Every message follows this exact path through the system. No exceptions, no shortcuts.

```
User message
  → prefrontal.buildContext()
    → thalamus.stream()
      → broca.streamToUI()
        → wernicke.parse()
          → [if tool calls: amygdala → motor → cerebellum → loop]
            → hippocampus.appendEpisode()
              → basalganglia.recordOutcome()
                → done
```

## Step-by-Step

### 1. Message Received

The user sends a message from the chat UI. It arrives in the main process via IPC and enters the agent loop.
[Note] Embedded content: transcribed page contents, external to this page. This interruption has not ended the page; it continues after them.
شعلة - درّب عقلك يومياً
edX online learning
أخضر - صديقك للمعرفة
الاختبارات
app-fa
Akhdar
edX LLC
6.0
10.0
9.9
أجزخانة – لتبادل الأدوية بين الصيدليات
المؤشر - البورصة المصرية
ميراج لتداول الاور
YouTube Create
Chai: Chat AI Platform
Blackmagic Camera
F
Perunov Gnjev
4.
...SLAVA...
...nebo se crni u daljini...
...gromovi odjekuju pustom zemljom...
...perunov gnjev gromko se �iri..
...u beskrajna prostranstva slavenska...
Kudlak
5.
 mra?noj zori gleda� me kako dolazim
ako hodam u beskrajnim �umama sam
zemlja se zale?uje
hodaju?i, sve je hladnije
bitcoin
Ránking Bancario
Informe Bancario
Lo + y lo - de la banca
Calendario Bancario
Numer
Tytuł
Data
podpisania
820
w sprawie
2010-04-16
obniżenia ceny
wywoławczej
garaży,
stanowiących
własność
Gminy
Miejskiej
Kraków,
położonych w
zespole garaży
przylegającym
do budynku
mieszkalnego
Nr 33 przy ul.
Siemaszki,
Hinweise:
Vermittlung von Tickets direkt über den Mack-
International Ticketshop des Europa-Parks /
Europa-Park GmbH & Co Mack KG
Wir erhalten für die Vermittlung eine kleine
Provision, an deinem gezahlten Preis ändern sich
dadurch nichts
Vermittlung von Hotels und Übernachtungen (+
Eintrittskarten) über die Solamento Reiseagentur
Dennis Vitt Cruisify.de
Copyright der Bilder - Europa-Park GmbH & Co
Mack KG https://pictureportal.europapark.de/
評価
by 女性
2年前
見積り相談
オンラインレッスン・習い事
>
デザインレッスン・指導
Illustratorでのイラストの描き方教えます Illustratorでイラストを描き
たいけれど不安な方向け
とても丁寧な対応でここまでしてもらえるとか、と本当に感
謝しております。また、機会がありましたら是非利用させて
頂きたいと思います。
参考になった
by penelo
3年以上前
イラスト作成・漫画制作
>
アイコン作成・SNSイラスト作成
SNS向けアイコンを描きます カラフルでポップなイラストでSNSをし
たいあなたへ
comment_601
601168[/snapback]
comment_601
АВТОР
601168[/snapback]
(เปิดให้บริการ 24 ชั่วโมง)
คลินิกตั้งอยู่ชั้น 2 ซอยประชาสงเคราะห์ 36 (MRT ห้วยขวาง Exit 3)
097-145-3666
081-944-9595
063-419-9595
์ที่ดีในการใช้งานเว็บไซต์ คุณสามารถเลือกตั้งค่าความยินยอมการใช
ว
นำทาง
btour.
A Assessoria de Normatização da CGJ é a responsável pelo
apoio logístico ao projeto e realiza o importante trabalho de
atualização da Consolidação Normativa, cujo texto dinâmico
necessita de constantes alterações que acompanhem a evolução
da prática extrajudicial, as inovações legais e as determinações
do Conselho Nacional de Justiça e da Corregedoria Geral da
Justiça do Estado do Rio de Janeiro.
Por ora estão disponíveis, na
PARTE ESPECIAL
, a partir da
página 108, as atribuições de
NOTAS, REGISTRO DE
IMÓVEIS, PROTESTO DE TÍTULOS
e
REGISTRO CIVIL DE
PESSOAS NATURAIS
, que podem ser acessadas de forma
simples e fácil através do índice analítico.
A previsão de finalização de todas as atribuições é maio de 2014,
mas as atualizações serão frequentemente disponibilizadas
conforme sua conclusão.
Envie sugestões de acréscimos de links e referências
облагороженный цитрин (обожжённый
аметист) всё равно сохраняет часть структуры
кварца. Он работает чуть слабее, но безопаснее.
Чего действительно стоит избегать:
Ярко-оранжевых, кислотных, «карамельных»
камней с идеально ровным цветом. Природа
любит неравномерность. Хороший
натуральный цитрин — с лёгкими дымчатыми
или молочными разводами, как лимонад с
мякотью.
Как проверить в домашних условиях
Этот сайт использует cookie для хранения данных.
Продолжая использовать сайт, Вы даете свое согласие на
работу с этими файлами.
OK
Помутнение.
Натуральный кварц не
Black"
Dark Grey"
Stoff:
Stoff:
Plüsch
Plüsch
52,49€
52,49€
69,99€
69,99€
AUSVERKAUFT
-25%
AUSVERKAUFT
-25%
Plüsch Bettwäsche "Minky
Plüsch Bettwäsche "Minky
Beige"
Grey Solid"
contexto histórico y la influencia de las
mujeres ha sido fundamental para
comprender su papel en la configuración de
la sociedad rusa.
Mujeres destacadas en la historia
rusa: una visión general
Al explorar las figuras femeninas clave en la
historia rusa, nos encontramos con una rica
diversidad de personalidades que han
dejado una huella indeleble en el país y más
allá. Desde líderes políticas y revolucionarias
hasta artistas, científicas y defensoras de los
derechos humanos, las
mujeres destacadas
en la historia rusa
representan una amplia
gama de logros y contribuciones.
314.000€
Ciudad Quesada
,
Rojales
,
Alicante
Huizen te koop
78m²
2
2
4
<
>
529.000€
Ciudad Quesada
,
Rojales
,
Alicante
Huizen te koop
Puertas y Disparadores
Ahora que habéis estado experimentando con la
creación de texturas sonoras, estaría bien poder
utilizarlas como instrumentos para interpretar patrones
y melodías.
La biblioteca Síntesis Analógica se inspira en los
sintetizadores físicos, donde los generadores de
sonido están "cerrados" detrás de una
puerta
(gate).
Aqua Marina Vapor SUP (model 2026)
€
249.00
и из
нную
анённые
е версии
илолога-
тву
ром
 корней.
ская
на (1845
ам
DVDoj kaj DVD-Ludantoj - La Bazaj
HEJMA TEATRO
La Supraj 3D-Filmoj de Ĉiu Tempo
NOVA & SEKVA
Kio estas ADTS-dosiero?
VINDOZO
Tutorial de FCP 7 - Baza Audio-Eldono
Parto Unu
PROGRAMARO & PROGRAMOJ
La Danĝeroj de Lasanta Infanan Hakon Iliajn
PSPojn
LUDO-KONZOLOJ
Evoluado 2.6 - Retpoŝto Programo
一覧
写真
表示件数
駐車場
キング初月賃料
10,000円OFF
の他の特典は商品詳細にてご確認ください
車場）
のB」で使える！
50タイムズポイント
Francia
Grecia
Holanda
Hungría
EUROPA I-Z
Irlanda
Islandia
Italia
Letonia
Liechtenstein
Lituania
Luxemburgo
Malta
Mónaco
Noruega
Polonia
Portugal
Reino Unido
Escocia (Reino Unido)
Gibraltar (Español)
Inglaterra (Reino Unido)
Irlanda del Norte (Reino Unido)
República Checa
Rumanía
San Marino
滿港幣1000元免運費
### 2. Context Assembly (prefrontal)

This is the most important step. The prefrontal cortex:

1. Reads all workspace markdown files (identity, memory, skills)
2. Calls `cerebellum` for tool definitions from loaded capabilities
3. Calls `cortex` for memory search results (SQLite FTS5)
4. Passes all candidates through `ras` for relevance scoring
5. Applies token budget allocation (15% identity / 10% prefrontal / 30% memory / 20% skills / 25% history)
6. Assembles the final system prompt with XML tags
7. Writes a debug snapshot to `brain/prefrontal/.debug/`

<Info>
  You can inspect exactly what the LLM received by reading the debug snapshot files. This is how you debug "why did Wolffish do that?" questions.
</Info>

### 3. LLM Call (thalamus)

The assembled context goes to `thalamus.stream()`, which:

1. Checks `net.isOnline()` for instant offline detection
2. Calls the **Brain** model — the one you explicitly selected in Settings → Modes (and, in orchestrator mode, resolves the Worker model for workers)
3. On a transient error, retries the **same** cloud Brain on a backoff schedule; there's no automatic cascade to another provider
4. Returns a unified `StreamChunk` async generator

### 4. Response Streaming (broca)

`broca` receives the stream chunks and pipes them to the renderer via IPC for real-time display in the chat UI.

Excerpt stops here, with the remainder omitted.